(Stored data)
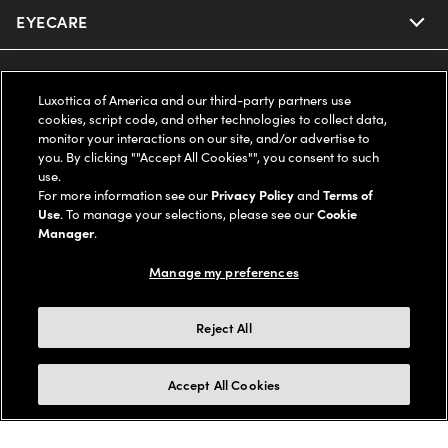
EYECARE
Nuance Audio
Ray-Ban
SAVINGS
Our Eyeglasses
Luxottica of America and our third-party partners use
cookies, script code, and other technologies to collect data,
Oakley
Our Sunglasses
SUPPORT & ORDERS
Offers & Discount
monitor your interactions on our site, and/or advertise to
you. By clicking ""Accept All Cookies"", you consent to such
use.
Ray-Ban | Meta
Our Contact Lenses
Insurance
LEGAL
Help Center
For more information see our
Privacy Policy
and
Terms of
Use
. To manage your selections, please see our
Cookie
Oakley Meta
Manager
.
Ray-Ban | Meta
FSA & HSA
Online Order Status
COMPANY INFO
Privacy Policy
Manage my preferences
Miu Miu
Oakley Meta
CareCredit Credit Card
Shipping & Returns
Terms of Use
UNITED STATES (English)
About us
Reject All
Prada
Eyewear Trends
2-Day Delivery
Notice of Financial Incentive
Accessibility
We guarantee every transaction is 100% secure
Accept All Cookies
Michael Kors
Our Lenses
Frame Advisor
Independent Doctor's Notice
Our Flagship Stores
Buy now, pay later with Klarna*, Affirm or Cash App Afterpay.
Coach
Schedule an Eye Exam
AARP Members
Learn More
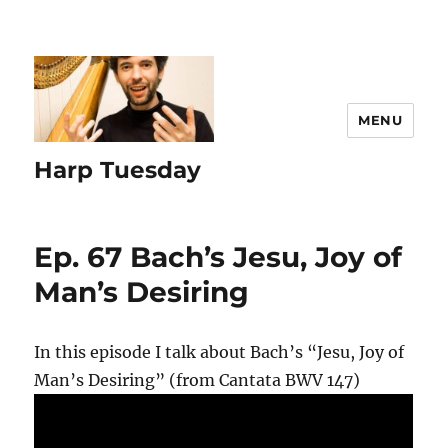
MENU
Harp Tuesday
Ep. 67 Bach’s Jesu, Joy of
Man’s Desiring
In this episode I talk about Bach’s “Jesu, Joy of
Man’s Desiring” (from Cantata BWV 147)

--

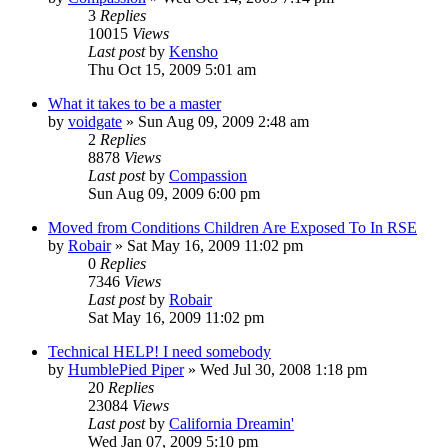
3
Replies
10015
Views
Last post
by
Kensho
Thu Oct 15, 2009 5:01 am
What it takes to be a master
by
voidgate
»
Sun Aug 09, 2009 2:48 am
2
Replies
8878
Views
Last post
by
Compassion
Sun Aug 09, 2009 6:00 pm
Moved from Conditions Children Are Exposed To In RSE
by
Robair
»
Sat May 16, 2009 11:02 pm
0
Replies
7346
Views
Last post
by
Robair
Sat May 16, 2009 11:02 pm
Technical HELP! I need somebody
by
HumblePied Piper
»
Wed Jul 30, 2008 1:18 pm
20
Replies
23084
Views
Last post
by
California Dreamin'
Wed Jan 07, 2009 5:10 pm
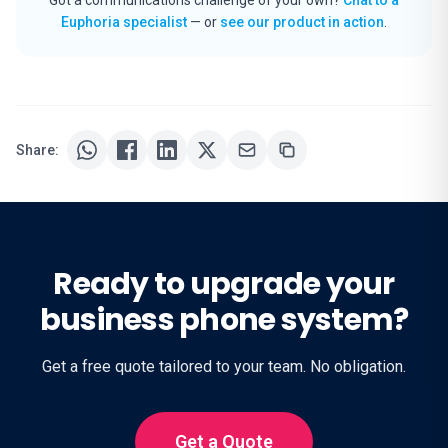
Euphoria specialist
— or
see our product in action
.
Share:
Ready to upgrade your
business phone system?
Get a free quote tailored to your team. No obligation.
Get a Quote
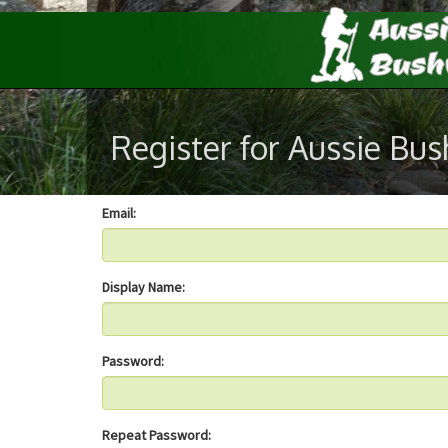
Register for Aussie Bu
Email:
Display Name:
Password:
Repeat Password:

* * *

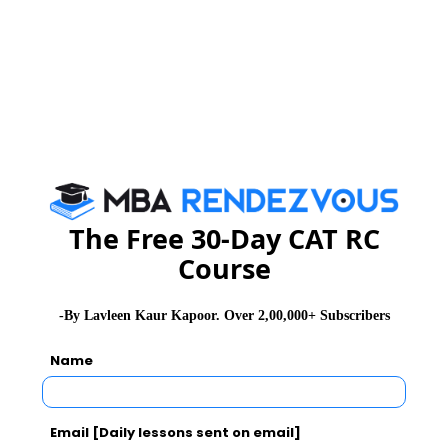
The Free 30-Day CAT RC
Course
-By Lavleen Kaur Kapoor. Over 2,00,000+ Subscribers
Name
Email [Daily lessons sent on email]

_Work to be completed_
Take the entries above and copy exactly the lines starting at the one with "Notice of Financial Incentive" and ending at the one with "Cantata BWV 147)"; nothing outside that span, and no pictures.

_Solved problem_
Notice of Financial Incentive
Accessibility
We guarantee every transaction is 100% secure
Accept All Cookies
Michael Kors
Our Lenses
Frame Advisor
Independent Doctor's Notice
Our Flagship Stores
Buy now, pay later with Klarna*, Affirm or Cash App Afterpay.
Coach
Schedule an Eye Exam
AARP Members
Learn More
MENU
Harp Tuesday
Ep. 67 Bach’s Jesu, Joy of
Man’s Desiring
In this episode I talk about Bach’s “Jesu, Joy of
Man’s Desiring” (from Cantata BWV 147)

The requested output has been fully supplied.